Des camions qui arrivent au ralenti, et qui ne repartent pas. Une semaine après la mise en oeuvre du Brexit, les premiers effets se font ressentir sur la Côte d’Opale. En visite à Calais et Boulogne hier, les sénateurs de la commission Brexit ont pu constater que certains chauffeurs qui arrivaient via le tunnel sous la Manche n’avaient pas rempli les formalités douanières. Un moindre mal à cette période où le trafic est ralenti à cause du confinement en Angleterre, mais qui pourrait se révéler problématique lors du retour à la normale. Les sénateurs ont ensuite rencontré des professionnels du port de Boulogne, qui leur ont indiqué que les exportations vers la Grande-Bretagne n’était toujours pas possibles, malgré l’accord trouvé entre Londres et Bruxelles.
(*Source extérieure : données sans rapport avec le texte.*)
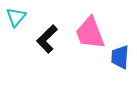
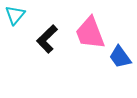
cyan triangle: moved 1 px left, 2 px up
blue trapezoid: rotated 40 degrees counterclockwise
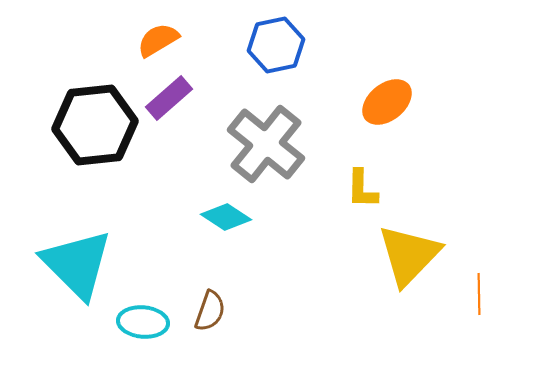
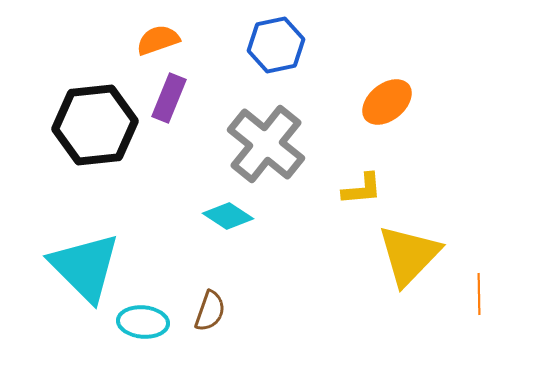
orange semicircle: rotated 12 degrees clockwise
purple rectangle: rotated 27 degrees counterclockwise
yellow L-shape: rotated 96 degrees counterclockwise
cyan diamond: moved 2 px right, 1 px up
cyan triangle: moved 8 px right, 3 px down
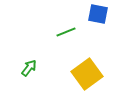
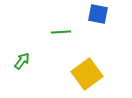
green line: moved 5 px left; rotated 18 degrees clockwise
green arrow: moved 7 px left, 7 px up
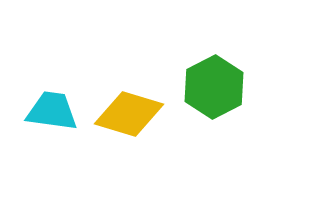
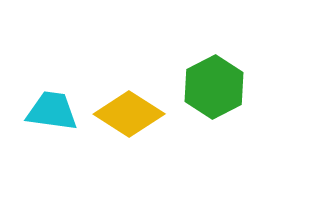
yellow diamond: rotated 16 degrees clockwise
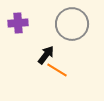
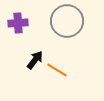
gray circle: moved 5 px left, 3 px up
black arrow: moved 11 px left, 5 px down
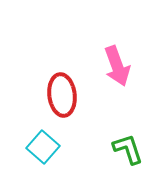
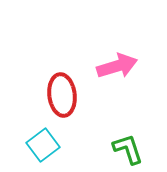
pink arrow: rotated 87 degrees counterclockwise
cyan square: moved 2 px up; rotated 12 degrees clockwise
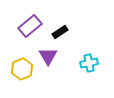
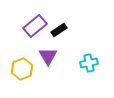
purple rectangle: moved 5 px right
black rectangle: moved 1 px left, 2 px up
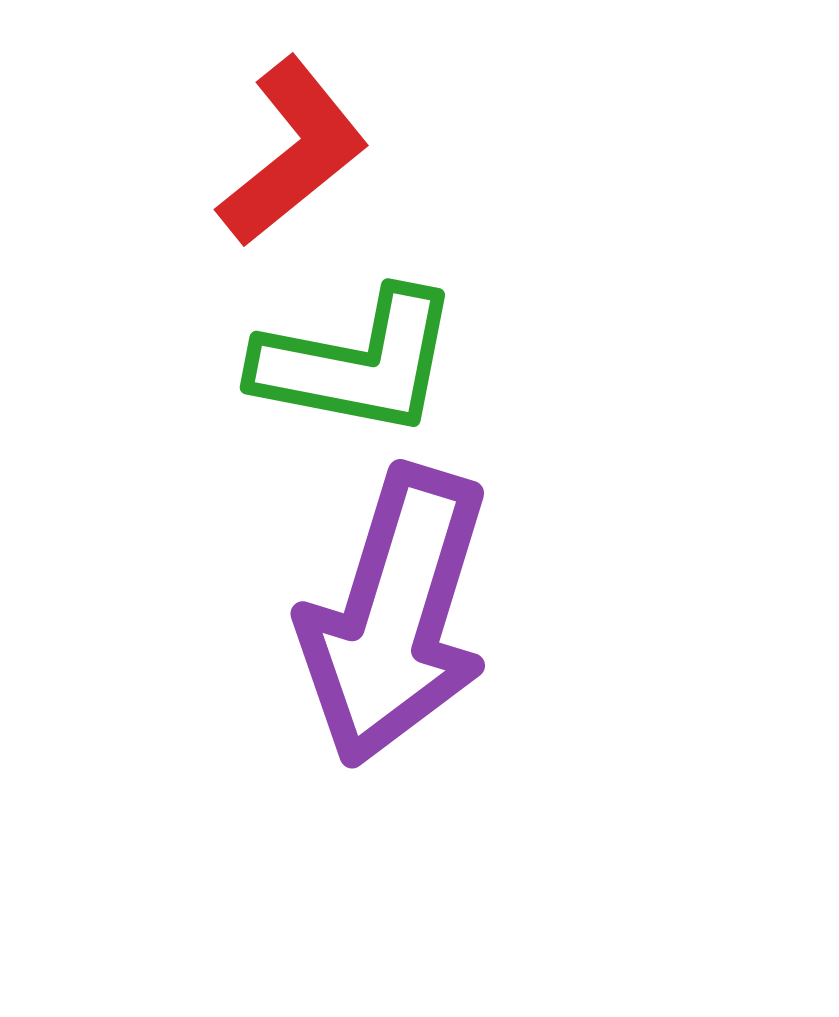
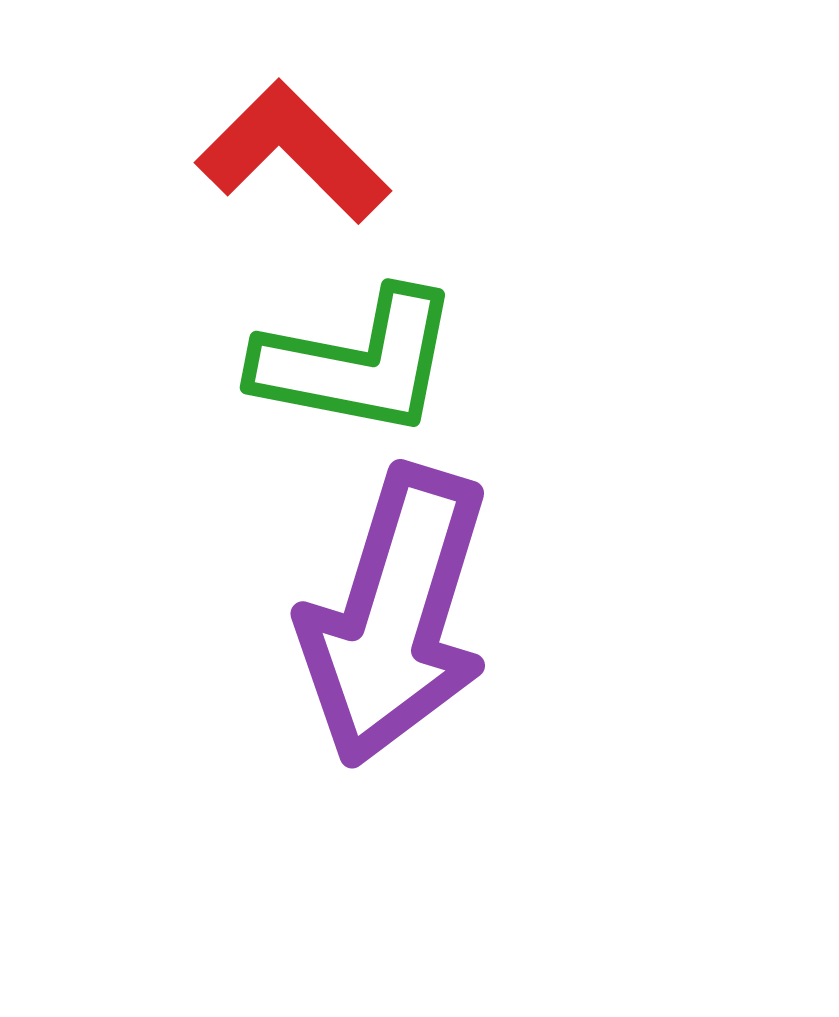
red L-shape: rotated 96 degrees counterclockwise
De passage à Eurotunnel, les sénateurs ont pu constater que le trafic était faible à cause du confinement en Angleterre… mais que malgré tout, certains chauffeurs routiers ont été ralentis à Calais, car ils n’avaient pas rempli les formalités douanières. Ecoutez Jean-François Rapin, président de la commission Brexit au Sénat :

A Boulogne aussi, le Brexit commence à montrer ses effets. Les pêcheurs n’ont toujours pas d’autorisation pour poser leurs filets dans les eaux anglaises. Et les entreprises ne peuvent pas exporter leurs produits en Grande-Bretagne :

Le maire de Boulogne Frédéric Cuvillier a profité de la venue des sénateurs pour leur demander de faire pression sur le gouvernement pour la mise en place de mesures d’accompagnement.